#### Goal of the exercise
Could you show all lines in the entries below that contain the string "days"?
[Start of Attachment]
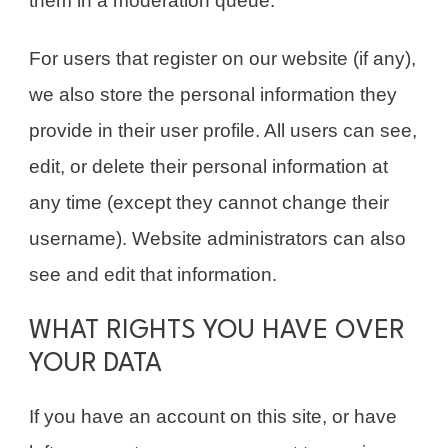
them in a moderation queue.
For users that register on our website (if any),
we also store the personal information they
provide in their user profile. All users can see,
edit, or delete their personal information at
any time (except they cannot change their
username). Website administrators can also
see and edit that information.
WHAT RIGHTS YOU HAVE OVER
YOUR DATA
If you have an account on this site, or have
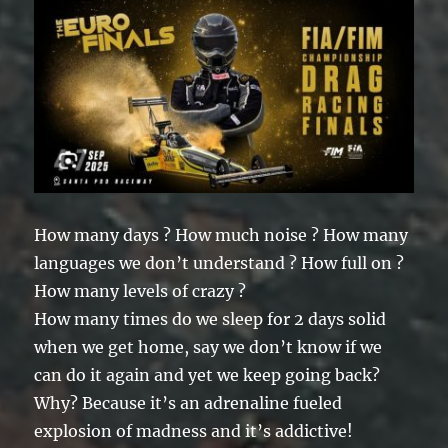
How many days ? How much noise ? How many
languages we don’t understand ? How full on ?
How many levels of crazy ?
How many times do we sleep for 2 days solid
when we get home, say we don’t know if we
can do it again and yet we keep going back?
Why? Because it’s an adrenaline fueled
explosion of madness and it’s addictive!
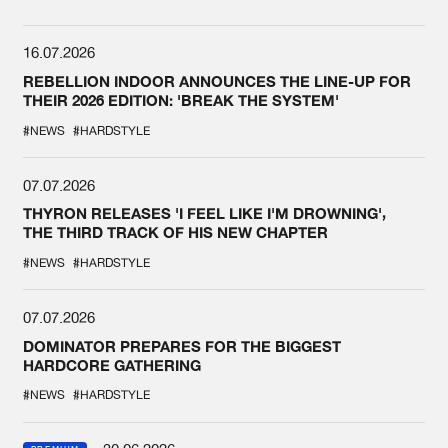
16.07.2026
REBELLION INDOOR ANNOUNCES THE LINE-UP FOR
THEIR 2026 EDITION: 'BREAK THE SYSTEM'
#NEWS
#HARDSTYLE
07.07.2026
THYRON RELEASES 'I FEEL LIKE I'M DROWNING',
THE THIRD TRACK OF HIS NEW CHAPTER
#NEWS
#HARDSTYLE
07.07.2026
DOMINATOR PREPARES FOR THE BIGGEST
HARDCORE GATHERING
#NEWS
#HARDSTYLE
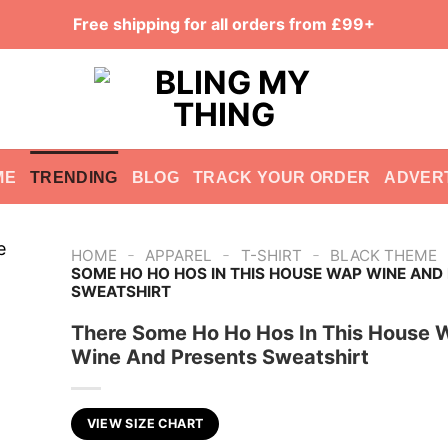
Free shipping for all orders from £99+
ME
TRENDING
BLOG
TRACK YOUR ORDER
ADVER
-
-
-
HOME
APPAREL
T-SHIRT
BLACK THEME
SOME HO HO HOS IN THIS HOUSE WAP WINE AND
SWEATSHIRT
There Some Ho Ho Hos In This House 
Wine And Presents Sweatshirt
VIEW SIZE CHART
[End of Attachment]
[Start of Attachment]
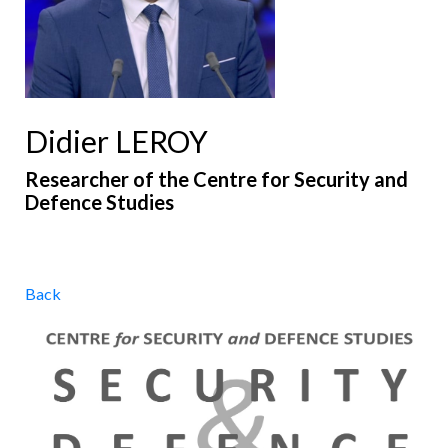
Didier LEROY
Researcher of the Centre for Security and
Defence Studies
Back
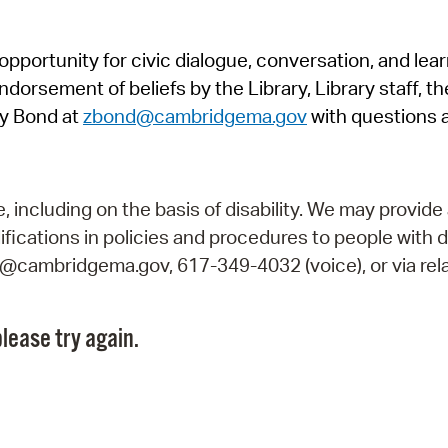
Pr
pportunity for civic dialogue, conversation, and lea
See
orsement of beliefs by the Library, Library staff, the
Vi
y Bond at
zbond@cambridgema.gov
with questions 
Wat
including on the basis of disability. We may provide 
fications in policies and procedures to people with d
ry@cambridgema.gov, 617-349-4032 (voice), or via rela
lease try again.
[End of Attachment]
[Start of Attachment]
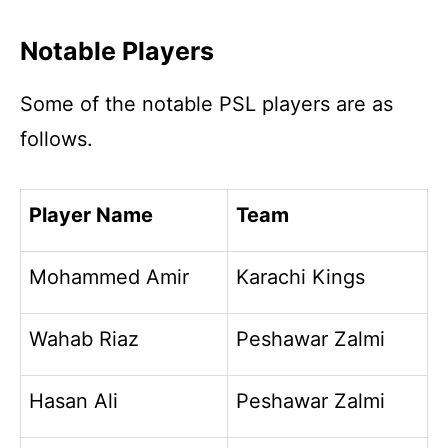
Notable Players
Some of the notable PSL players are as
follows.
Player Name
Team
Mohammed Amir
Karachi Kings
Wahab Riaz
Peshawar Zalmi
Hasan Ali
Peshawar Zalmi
[End of Attachment]
#### Task response
How many days ? How much noise ? How many
How many times do we sleep for 2 days solid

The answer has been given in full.